Deux responsables du conseil d'orientation, Kazuyuki Masu et Junko Koeda, ont également exprimé leur inquiétude quant à l'accélération de la croissance des prix dans de récentes déclarations. Les observateurs du marché pensent qu’ils pourraient s’aligner sur trois autres faucons politiques pour soutenir une hausse des taux en juin.
Les données sur les prix de gros pour avril ont montré une hausse de 4,9 % sur un an, soit la plus forte accélération en trois ans. Cette augmentation provient en grande partie des coûts élevés des intrants pétroliers et chimiques liés au conflit en Iran.
Les pressions à la hausse sur les prix s’accentuent
Alors que l'inflation de base de la consommation au Japon est temporairement tombée en dessous de l'objectif de 2 % de la BOJ ces derniers mois – en partie à cause des programmes gouvernementaux de soutien à l'énergie – les économistes prévoient un rebond au-dessus de ce seuil plus tard dans 2025, à mesure que les subventions expireront et que les dépenses énergétiques resteront élevées.
La dépréciation de la monnaie a aggravé ces problèmes. Un yen affaibli augmente globalement les coûts des importations, amplifiant les pressions inflationnistes et renforçant les arguments en faveur d’une normalisation de la politique monétaire.

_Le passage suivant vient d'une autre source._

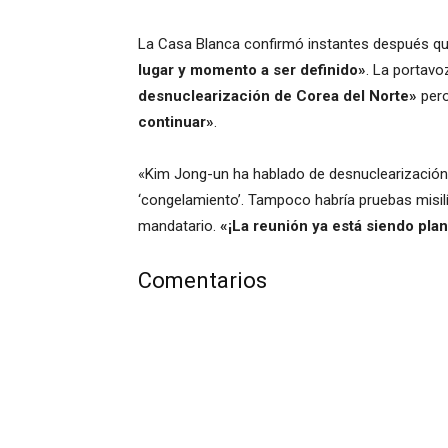
La Casa Blanca confirmó instantes después qu
lugar y momento a ser definido»
. La portav
desnuclearización de Corea del Norte»
per
continuar»
.
«Kim Jong-un ha hablado de desnuclearización
‘congelamiento’. Tampoco habría pruebas misilí
mandatario.
«¡La reunión ya está siendo pla
Comentarios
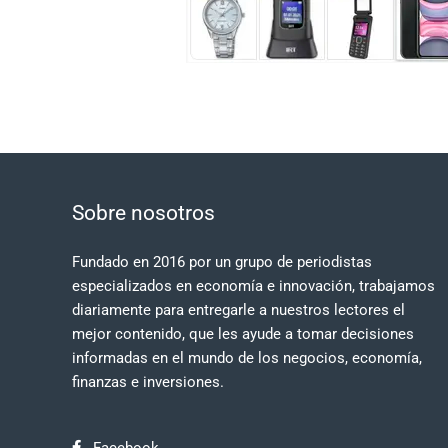
Sobre nosotros
Fundado en 2016 por un grupo de periodistas
especializados en economía e innovación, trabajamos
diariamente para entregarle a nuestros lectores el
mejor contenido, que les ayude a tomar decisiones
informadas en el mundo de los negocios, economía,
finanzas e inversiones.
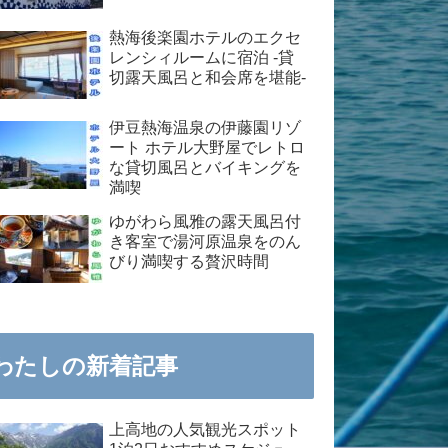
熱海後楽園ホテルのエクセ
レンシィルームに宿泊 -貸
切露天風呂と和会席を堪能-
伊豆熱海温泉の伊藤園リゾ
ート ホテル大野屋でレトロ
な貸切風呂とバイキングを
満喫
ゆがわら風雅の露天風呂付
き客室で湯河原温泉をのん
びり満喫する贅沢時間
わたしの新着記事
上高地の人気観光スポット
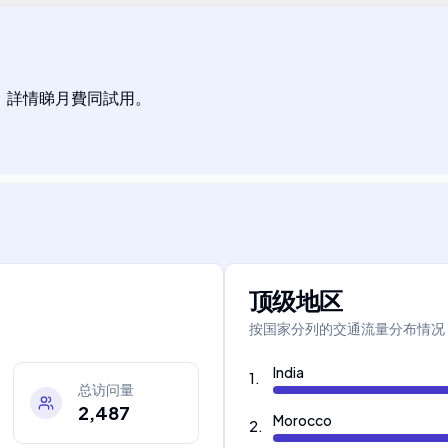
% 折扣，詳情睇月費同試用。
顶级地区
按国家分列的交通流量分布情况
India
1
.
总访问量
2,487
Morocco
2
.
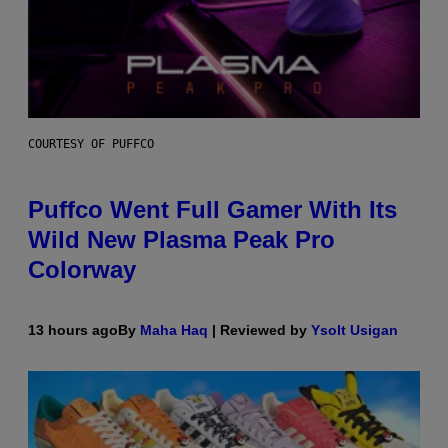
COURTESY OF PUFFCO
Puffco Went Full Gamer With Its
Wild New Plasma Peak Pro
Colorway
13 hours ago
By
Maha Haq
| Reviewed by
Ysolt Usigan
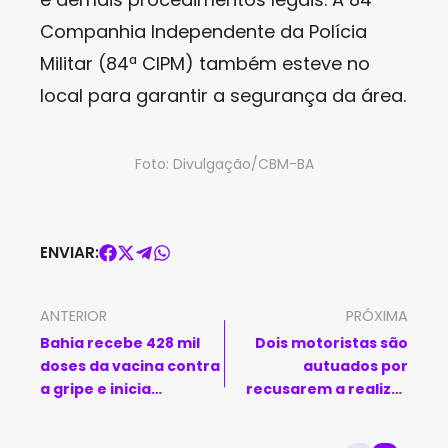
Companhia Independente da Polícia
Militar (84ª CIPM) também esteve no
local para garantir a segurança da área.
Foto: Divulgação/CBM-BA
ENVIAR:
ANTERIOR
PRÓXIMA
Bahia recebe 428 mil
Dois motoristas são
doses da vacina contra
autuados por
a gripe e inicia
recusarem a realizar
distribuição nesta
teste do bafômetro na
egunda-feira
BA-262, em Vitória da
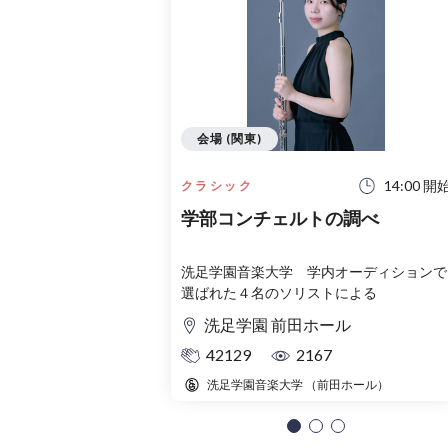
会場 (関東)
14:00 開
クラシック
学部コンチェルトの調べ
洗足学園音楽大学 学内オーディションで
選ばれた４名のソリストによる
洗足学園 前田ホール
42129
2167
洗足学園音楽大学 （前田ホール）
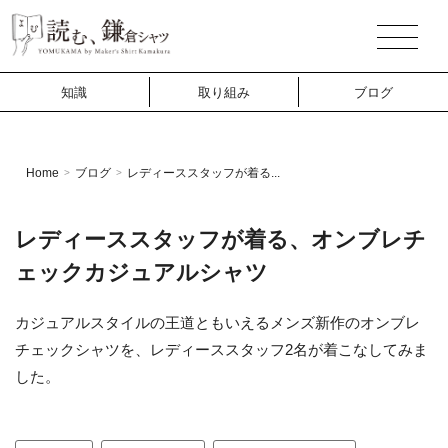
知識
取り組み
ブログ
Home
ブログ
レディーススタッフが着る...
>
>
レディーススタッフが着る、オンブレチ
ェックカジュアルシャツ
カジュアルスタイルの王道ともいえるメンズ新作のオンブレ
チェックシャツを、レディーススタッフ2名が着こなしてみま
した。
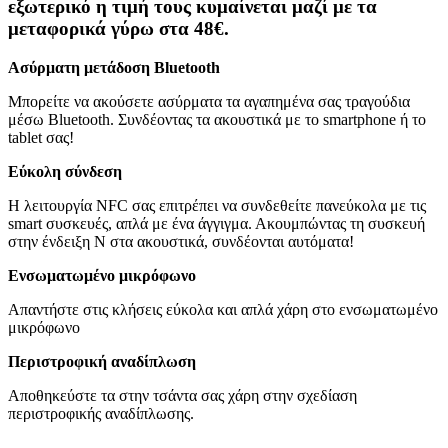
εξωτερικό η τιμή τους κυμαίνεται μαζί με τα
μεταφορικά γύρω στα 48€.
Ασύρματη μετάδοση Bluetooth
Μπορείτε να ακούσετε ασύρματα τα αγαπημένα σας τραγούδια
μέσω Bluetooth. Συνδέοντας τα ακουστικά με το smartphone ή το
tablet σας!
Εύκολη σύνδεση
Η λειτουργία NFC σας επιτρέπει να συνδεθείτε πανεύκολα με τις
smart συσκευές, απλά με ένα άγγιγμα. Ακουμπώντας τη συσκευή
στην ένδειξη N στα ακουστικά, συνδέονται αυτόματα!
Ενσωματωμένο μικρόφωνο
Απαντήστε στις κλήσεις εύκολα και απλά χάρη στο ενσωματωμένο
μικρόφωνο
Περιστροφική αναδίπλωση
Αποθηκεύστε τα στην τσάντα σας χάρη στην σχεδίαση
περιστροφικής αναδίπλωσης.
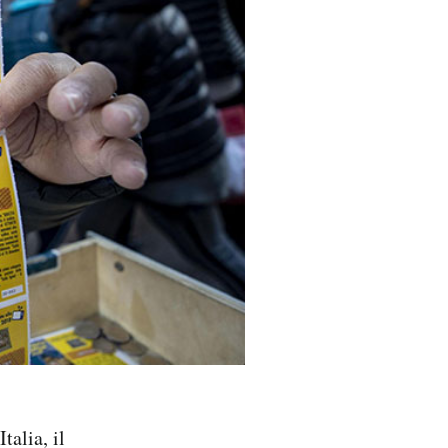
talia, il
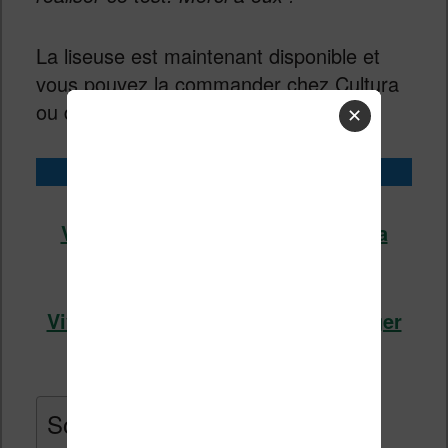
La liseuse est maintenant disponible et
vous pouvez la commander chez Cultura
ou directement sur le site de Vivlio :
✕
Acheter la Vivlio Light HD Color
Vivlio Light HD Color chez Cultura
(voir l’offre)
Vivlio Light HD Color chez Boulanger
(voir l’offre)
Sommaire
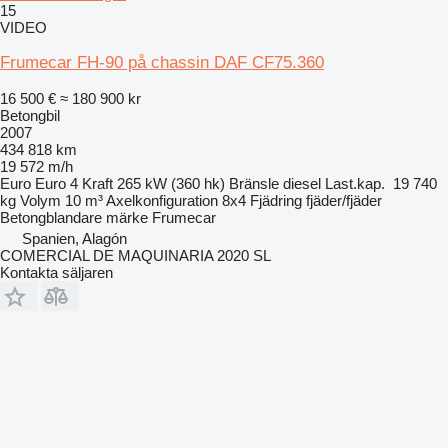
15
VIDEO
Frumecar FH-90 på chassin DAF CF75.360
16 500 €
≈ 180 900 kr
Betongbil
2007
434 818 km
19 572 m/h
Euro
Euro 4
Kraft
265 kW (360 hk)
Bränsle
diesel
Last.kap.
19 740
kg
Volym
10 m³
Axelkonfiguration
8x4
Fjädring
fjäder/fjäder
Betongblandare märke
Frumecar
Spanien, Alagón
COMERCIAL DE MAQUINARIA 2020 SL
Kontakta säljaren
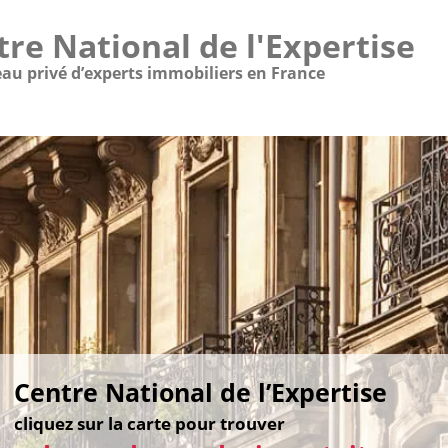
tre National de l'Expertise
eau privé d’experts immobiliers en France
,
centre de formation
s experts agréés C.N.E.
Centre National de l’Expertise
agréé et reconnu :
éalisation d’
expertises immobilièr
pertises immobilières en valeur vén
ise immobilière,
cliquez sur la carte pour trouver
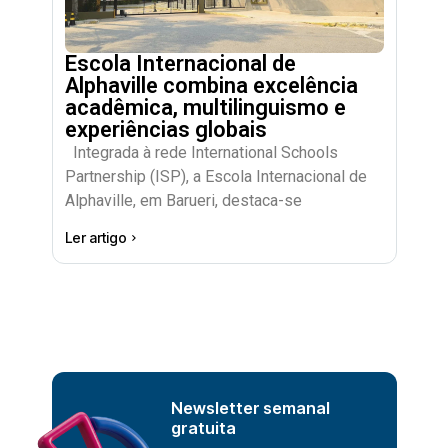
Escola Internacional de
Alphaville combina excelência
acadêmica, multilinguismo e
experiências globais
Integrada à rede International Schools
Partnership (ISP), a Escola Internacional de
Alphaville, em Barueri, destaca-se
Ler artigo
Newsletter semanal
gratuita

La banque centrale a conclu son cadre étendu d’assouplissement quantitatif en 2024 et a mis en œuvre plusieurs hausses de taux depuis lors, dont une en décembre. Ces mesures reflètent la confiance croissante dans la capacité du Japon à atteindre ses objectifs d’inflation de manière durable.
Le Premier ministre Sanae Takaichi, traditionnellement partisan de conditions monétaires accommodantes, semble avoir accepté la nécessité d'une hausse des taux en juin à la suite d'une réunion le 22 mai avec Ueda. L'ancien responsable du conseil politique, Makoto Sakurai, a déclaré à Reuters que le Premier ministre reconnaissait probablement cette décision comme inévitable compte tenu des conditions économiques actuelles.
Stratégie d'achat d'obligations à l'étude
La prochaine session de juin examinera également le programme de réduction des achats d'obligations d'État de la banque centrale. Le calendrier de réduction existant se termine en mars 2027, obligeant les responsables à établir un cadre pour l’exercice suivant.
Deux sources suggèrent que la BoJ est favorable à un arrêt temporaire ou à un ralentissement du rythme de réduction des achats d'obligations afin de préserver la stabilité du marché. Ueda a reconnu mercredi que le fonctionnement du marché obligataire s'est renforcé, mais a souligné l'importance de maintenir l'équilibre alors que l'institution se retire des acquisitions d'obligations du gouvernement japonais.
La réunion de politique monétaire de deux jours se terminera le 16 juin.